* [Task]:
The answer should be each line from the entries below that has the word "votre" in it.
----- Data for analysis
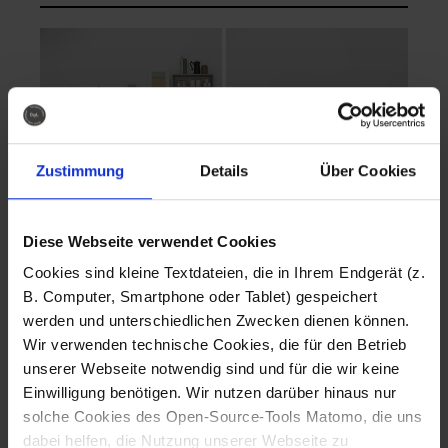
Zustimmung
Details
Über Cookies
Diese Webseite verwendet Cookies
EVA Cucina
EMMA + DANIEL
Cookies sind kleine Textdateien, die in Ihrem Endgerät (z.
Fotografo: Lorenz
Fotografo: Lorenz
B. Computer, Smartphone oder Tablet) gespeichert
Sternbach
Sternbach
werden und unterschiedlichen Zwecken dienen können.
Wir verwenden technische Cookies, die für den Betrieb
Download
Download
unserer Webseite notwendig sind und für die wir keine
Einwilligung benötigen. Wir nutzen darüber hinaus nur
solche Cookies des Open-Source-Tools Matomo, die uns
dabei helfen, die Nutzung unserer Webseite zu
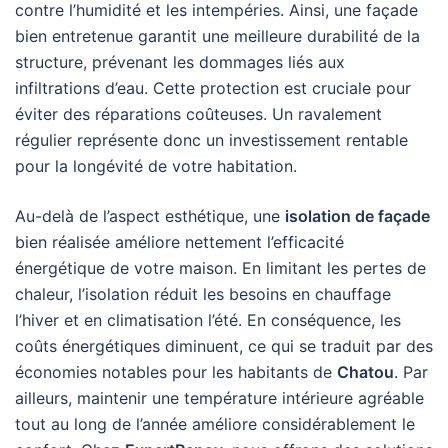
contre l’humidité et les intempéries. Ainsi, une façade
bien entretenue garantit une meilleure durabilité de la
structure, prévenant les dommages liés aux
infiltrations d’eau. Cette protection est cruciale pour
éviter des réparations coûteuses. Un ravalement
régulier représente donc un investissement rentable
pour la longévité de votre habitation.
Au-delà de l’aspect esthétique, une
isolation de façade
bien réalisée améliore nettement l’efficacité
énergétique de votre maison. En limitant les pertes de
chaleur, l’isolation réduit les besoins en chauffage
l’hiver et en climatisation l’été. En conséquence, les
coûts énergétiques diminuent, ce qui se traduit par des
économies notables pour les habitants de
Chatou
. Par
ailleurs, maintenir une température intérieure agréable
tout au long de l’année améliore considérablement le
----------
* [Completed task]:
pour la longévité de votre habitation.
énergétique de votre maison. En limitant les pertes de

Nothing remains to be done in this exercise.